[TASK DIRECTIONS]: Tally every line of the listing where the string "PayPal" is found, and state the total alone.

━━━

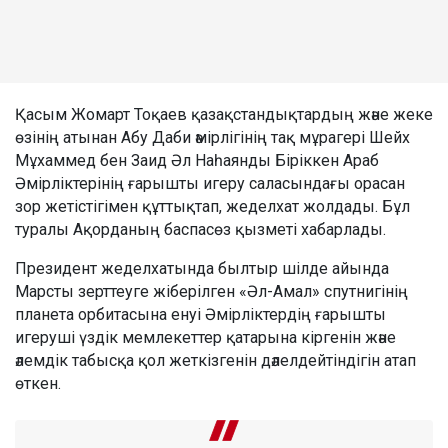
Қасым Жомарт Тоқаев қазақстандықтардың және жеке
өзінің атынан Абу Даби әмірлігінің тақ мұрагері Шейх
Мұхаммед бен Заид Әл Наһаянды Біріккен Араб
Әмірліктерінің ғарышты игеру саласындағы орасан
зор жетістігімен құттықтап, жеделхат жолдады. Бұл
туралы Ақорданың баспасөз қызметі хабарлады.
Президент жеделхатында былтыр шілде айында
Марсты зерттеуге жіберілген «Әл-Амал» спутнигінің
планета орбитасына енуі Әмірліктердің ғарышты
игеруші үздік мемлекеттер қатарына кіргенін және
әлемдік табысқа қол жеткізгенін дәлелдейтіндігін атап
өткен.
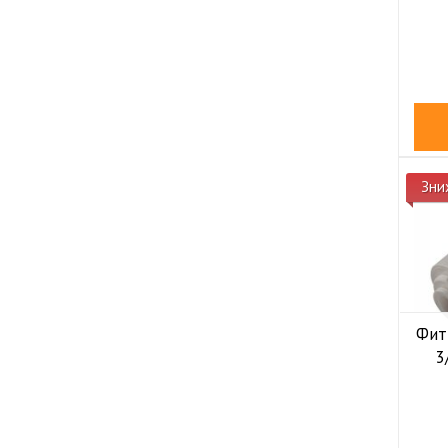
Зни
Фитт
3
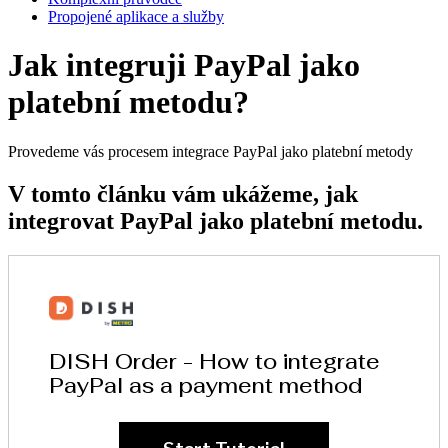
Propojené aplikace a služby
Jak integruji PayPal jako
platební metodu?
Provedeme vás procesem integrace PayPal jako platební metody
V tomto článku vám ukážeme, jak
integrovat PayPal jako platební metodu.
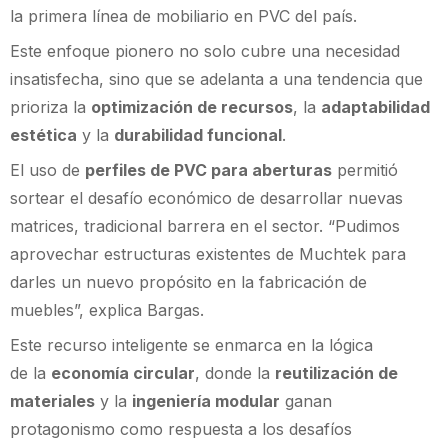
la primera línea de mobiliario en PVC del país.
Este enfoque pionero no solo cubre una necesidad
insatisfecha, sino que se adelanta a una tendencia que
prioriza la
optimización de recursos
, la
adaptabilidad
estética
y la
durabilidad funcional
.
El uso de
perfiles de PVC para aberturas
permitió
sortear el desafío económico de desarrollar nuevas
matrices, tradicional barrera en el sector. “Pudimos
aprovechar estructuras existentes de Muchtek para
darles un nuevo propósito en la fabricación de
muebles”, explica Bargas.
Este recurso inteligente se enmarca en la lógica
de la
economía circular
, donde la
reutilización de
materiales
y la
ingeniería modular
ganan
protagonismo como respuesta a los desafíos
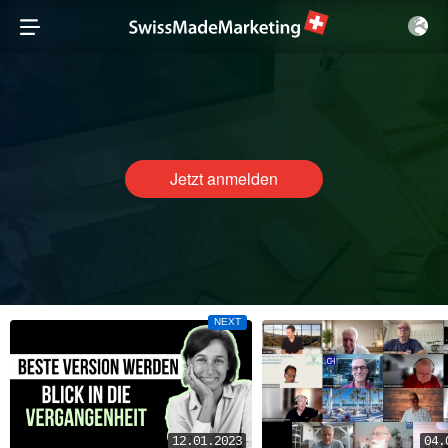
Jetzt anmelden
NEXT
12.01.2023
04.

━━━

[PROBLEM SOLUTION]: 3